Israeli Prime Minister Naftali Bennett, on Sunday, held meetings with the Foreign Ministers of UAE and Bahrain and told them that Israel’s original Arab peace partners-Egypt and Jordan-support the Abraham Accords. Signed in September 2020, the historic pact normalised Israel’s ties with both Arab states. Notably, Egypt (1979) and Jordan (1994) were the first Arab states to normalise their relationship with Israel following the Arab-Israel wars in 1948.
Meanwhile, hosting Khalifa al-Marar and Abdullatif Al Zayani at his hotel room in New York, Bennett assured that Israel wanted to continue the pact. “First of all, I want to tell you that I met the king of Jordan and the president of Egypt, and they’re of course delighted with the ensuing relationship between our countries, and I want to assure you of continuity,” Bennett said adding, “We’re stable and we believe in this relationship and we want to expand it as much as possible.”
The much-vaunted Abraham Accords normalises Israel's relations with UAE and Bahrain and encompasses ways to enhance partnership in the form of tourism, direct flights, scientific cooperation and, in time, establish full embassy-level diplomatic ties.

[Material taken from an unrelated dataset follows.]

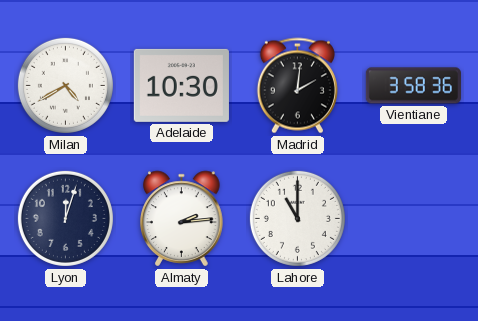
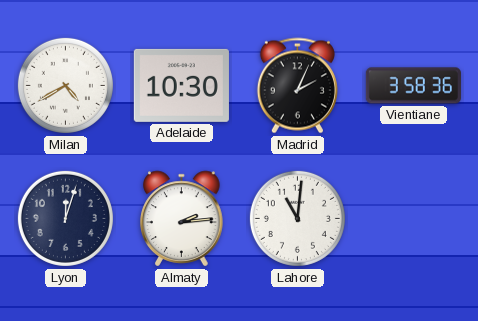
Madrid: 2:01 -> 2:04
Lahore: 11:00 -> 11:01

The deal was brokered by former US President Donald Trump, a staunch supporter of Israeli claims over the Gaza Strip and the West Bank. In August, Trump first proposed the peace agreement between his ‘three great friends’. Almost a month later, on September 15, Trump was joined by the then Israeli Prime Minister Benjamin Netanyahu and foreign ministers of the UAE and Bahrain at the White House to ink the historic Abraham Accord. While both UAE and Bahrain had never supported or opposed the Palestinian cause, Israel had openly announced a claim over the Palestinian held land.
Abraham Accord was named to honour the patriarch of three major Abrahamic religions - Christianity, Islam and Judaism. Since the creation of the State of Israel in 1948 and the exodus of more than 7.5 lakh Palestinians from the area, there have only been two peace agreements brokered between Israel and other Arab countries. Other notable mentions include Lebanon, 1982; Arab Peace Initiative, 2002; Libya, 2004; and Syria in 1990 and 2010. These pacts have been problematic because peace was not maintained, and border skirmishes or war broke out after signing the treaty.